El secuestro ideológico del 9 de Octubre en Alcoy: la urgencia de recuperar nuestros símbolos oficiales
Artículo de opinión de Carlos García, concejal de Vox Alcoy
Dentro de poco, se celebra el día grande de nuestra Comunidad Valenciana lo cual debería ser un día de orgullo por nuestras raíces, nuestra historia y nuestra cultura.
La celebración del 9 de Octubre se ha convertido en un arma de división ideológica y en una parodia que diluye nuestras señas de identidad. Pone el dedo en una llaga que arrastra el municipio desde hace años: la progresiva desnaturalización y politización de la festividad más importante de la Comunitat Valenciana.
Lo que debería ser una jornada de unión, orgullo compartido y solemne conmemoración histórica en torno al nacimiento del pueblo valenciano, se ha transformado bajo la gestión del gobierno del PSOE y las directrices de Compromís, en un mitin con fuerte carga sectaria. Es inadmisible que la concejal de cultura, Elisa Guillen, utilice de esta forma un espacio público pagado con el dinero de todos los alcoyanos y prescinda sistemáticamente de dos elementos indispensables consagrados en nuestro Estatuto de Autonomía: la presencia de la Real Senyera presidiendo el escenario y la interpretación del Himno de la Comunitat Valenciana.
La señora Guillem, intenta excluir los símbolos oficiales que cohesionan y representan a más de cinco millones de valencianos. No es un descuido, sino una deliberada agenda política para imponer una visión sesgada a costa de la neutralidad de las instituciones públicas. El colmo del despropósito se alcanza cuando el acto central de la festividad, deriva en espectáculos histriónicos que incluyen 'maestros de ceremonia en paños menores' y discursos cargados de revanchismo que solo buscan la provocación de unos pocos en lugar del respeto mayoritario de la ciudadanía de Alcoy.
Si tanto anhelan convertir nuestra ciudad en una república catalanista, dejen de intentar colonizar la identidad de Alcoy y vayan a aplicar sus experimentos políticos a sus supuestos 'países catalanes'.
El 9 de Octubre que estos últimos años se celebra en Alcoy, no es más que el reflejo de un gobierno local desnortado, donde la cobardía del PSOE ha entregado las llaves de la centralidad institucional al radicalismo de Compromís.
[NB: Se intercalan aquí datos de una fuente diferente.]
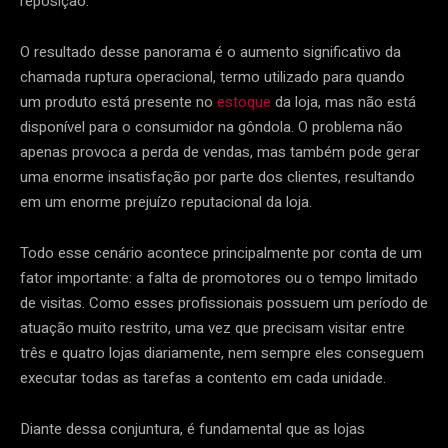
reposição.
O resultado desse panorama é o aumento significativo da
chamada ruptura operacional, termo utilizado para quando
um produto está presente no
estoque
da loja, mas não está
disponível para o consumidor na gôndola. O problema não
apenas provoca a perda de vendas, mas também pode gerar
uma enorme insatisfação por parte dos clientes, resultando
em um enorme prejuízo reputacional da loja.
Todo esse cenário acontece principalmente por conta de um
fator importante: a falta de promotores ou o tempo limitado
de visitas. Como esses profissionais possuem um período de
atuação muito restrito, uma vez que precisam visitar entre
três e quatro lojas diariamente, nem sempre eles conseguem
executar todas as tarefas a contento em cada unidade.
Diante dessa conjuntura, é fundamental que as lojas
Los socialistas han decidido ponerse de rodillas ante las imposiciones de sus socios de gobierno, permitiendo la deliberada desnaturalización de la fiesta grande de la Comunitat Valenciana.
La concejal de Cultura, la señora Elisa Guillem, se encuentra al frente de este despropósito. Una concejal a la que el cargo le viene enormemente grande y que camufla su manifiesta incompetencia mediante la imposición de un rancio sesgo ideológico. Su incapacidad para liderar una concejalía que represente a todos los alcoyanos se traduce, año tras año, en un sectarismo que utiliza el Teatro Calderón como su escaparate particular. En lugar de una jornada de unión, orgullo y solemne conmemoración histórica, la señora Guillem prefiere convertir el acto central en una caricatura histriónica y mitinera, trufada de discursos revanchistas y espectáculos de dudoso gusto que rozan el ridículo.
La postura del grupo Municipal VOX Alcoy, es de una lógica democrática aplastante: se exige la recuperación inmediata de la solemnidad que merece el acto, el cese del uso partidista de la cultura local y la restitución con honores de la Senyera y el himno autonómico. Las instituciones locales pertenecen a todos los alcoyanos, no al dictado ideológico del gobierno de turno. El próximo 9 de Octubre es una oportunidad idónea para corregir el rumbo, abandonar los complejos y celebrar nuestra historia común desde la dignidad y el respeto que Alcoy merece.